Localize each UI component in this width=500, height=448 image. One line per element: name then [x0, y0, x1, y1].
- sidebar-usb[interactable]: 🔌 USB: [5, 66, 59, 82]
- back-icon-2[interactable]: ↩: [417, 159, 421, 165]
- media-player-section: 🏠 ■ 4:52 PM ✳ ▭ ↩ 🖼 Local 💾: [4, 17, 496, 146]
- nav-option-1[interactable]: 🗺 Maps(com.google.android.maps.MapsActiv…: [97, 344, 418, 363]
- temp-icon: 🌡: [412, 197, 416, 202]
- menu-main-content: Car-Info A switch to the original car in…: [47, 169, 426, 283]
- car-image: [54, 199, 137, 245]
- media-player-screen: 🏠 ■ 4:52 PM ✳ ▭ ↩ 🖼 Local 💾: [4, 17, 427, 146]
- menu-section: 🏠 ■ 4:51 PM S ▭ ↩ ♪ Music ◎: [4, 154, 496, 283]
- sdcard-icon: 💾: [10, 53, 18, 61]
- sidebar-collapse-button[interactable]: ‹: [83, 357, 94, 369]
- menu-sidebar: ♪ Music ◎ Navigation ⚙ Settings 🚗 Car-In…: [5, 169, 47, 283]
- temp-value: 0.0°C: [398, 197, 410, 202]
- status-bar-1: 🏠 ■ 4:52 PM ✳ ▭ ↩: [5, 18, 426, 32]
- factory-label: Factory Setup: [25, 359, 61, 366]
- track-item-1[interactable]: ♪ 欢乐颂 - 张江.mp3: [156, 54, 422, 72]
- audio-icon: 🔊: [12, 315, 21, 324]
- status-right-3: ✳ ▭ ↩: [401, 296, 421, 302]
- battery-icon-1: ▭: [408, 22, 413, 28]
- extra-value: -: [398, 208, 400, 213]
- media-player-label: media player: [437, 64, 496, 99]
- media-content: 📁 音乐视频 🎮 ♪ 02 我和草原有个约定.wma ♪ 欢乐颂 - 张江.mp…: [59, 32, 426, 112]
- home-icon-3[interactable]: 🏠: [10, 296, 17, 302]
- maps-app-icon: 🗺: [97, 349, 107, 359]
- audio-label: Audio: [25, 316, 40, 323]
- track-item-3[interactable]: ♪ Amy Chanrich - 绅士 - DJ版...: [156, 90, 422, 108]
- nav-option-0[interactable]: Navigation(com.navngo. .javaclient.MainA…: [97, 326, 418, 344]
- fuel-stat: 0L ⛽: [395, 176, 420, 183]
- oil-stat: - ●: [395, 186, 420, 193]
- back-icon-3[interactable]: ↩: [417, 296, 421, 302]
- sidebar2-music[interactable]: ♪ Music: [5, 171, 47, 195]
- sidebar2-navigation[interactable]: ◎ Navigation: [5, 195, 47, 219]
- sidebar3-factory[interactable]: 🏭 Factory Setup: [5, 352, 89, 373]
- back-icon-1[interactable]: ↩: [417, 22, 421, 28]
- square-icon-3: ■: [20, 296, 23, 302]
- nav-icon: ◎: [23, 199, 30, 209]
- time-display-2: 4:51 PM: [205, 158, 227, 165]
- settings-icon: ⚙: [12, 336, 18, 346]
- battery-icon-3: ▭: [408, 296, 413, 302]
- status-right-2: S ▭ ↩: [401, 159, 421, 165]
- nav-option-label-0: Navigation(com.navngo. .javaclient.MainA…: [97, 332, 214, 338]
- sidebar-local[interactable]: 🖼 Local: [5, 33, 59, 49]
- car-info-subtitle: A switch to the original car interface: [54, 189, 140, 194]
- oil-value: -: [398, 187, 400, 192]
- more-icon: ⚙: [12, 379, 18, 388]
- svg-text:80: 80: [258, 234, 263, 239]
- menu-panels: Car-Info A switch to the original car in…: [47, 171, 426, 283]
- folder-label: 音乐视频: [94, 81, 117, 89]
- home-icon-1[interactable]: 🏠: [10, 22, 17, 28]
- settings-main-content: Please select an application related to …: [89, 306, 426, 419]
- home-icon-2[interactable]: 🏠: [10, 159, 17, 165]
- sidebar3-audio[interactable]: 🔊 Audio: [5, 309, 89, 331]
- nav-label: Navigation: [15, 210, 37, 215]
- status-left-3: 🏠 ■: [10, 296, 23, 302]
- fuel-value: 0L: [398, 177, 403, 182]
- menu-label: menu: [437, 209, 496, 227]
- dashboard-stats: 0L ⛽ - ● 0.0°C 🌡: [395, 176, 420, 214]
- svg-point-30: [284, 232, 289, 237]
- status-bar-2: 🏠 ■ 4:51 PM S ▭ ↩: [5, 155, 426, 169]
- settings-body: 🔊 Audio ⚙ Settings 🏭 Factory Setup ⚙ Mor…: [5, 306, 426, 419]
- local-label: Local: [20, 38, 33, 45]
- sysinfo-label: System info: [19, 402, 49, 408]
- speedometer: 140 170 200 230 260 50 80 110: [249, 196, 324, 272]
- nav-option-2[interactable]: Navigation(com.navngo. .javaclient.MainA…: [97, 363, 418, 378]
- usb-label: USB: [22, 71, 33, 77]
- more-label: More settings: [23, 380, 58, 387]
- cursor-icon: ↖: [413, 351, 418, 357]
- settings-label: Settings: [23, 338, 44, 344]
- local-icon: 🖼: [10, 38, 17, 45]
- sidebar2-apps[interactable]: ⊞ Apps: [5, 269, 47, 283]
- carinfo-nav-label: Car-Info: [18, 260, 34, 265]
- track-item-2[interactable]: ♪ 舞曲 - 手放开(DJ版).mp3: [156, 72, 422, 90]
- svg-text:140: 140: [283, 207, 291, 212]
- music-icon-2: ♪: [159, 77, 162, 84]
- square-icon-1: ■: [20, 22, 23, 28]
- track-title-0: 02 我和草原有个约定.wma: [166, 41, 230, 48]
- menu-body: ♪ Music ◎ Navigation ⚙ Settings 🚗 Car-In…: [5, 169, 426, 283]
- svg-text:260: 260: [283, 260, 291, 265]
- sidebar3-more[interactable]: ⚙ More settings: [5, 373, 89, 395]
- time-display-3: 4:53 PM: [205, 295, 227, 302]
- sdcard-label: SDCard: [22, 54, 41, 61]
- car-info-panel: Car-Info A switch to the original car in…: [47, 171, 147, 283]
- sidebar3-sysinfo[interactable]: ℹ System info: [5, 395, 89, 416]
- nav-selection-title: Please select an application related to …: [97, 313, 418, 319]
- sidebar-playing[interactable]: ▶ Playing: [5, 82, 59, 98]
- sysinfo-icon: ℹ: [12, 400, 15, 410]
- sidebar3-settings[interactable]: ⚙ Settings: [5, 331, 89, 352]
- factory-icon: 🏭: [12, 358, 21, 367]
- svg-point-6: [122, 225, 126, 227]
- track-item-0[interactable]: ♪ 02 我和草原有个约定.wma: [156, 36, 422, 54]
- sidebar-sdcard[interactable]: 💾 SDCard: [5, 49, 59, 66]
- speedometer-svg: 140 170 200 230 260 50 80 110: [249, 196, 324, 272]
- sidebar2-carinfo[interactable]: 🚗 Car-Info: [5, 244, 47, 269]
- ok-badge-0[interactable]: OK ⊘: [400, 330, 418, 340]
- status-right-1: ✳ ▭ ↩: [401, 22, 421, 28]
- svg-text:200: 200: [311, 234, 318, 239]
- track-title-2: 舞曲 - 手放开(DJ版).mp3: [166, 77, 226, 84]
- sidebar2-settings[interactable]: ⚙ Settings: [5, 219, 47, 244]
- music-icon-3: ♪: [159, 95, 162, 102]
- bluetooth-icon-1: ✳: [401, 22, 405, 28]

## Instructions for the task
Would you count the lines in the data that contain "System" and answer with only the number?

## Result
2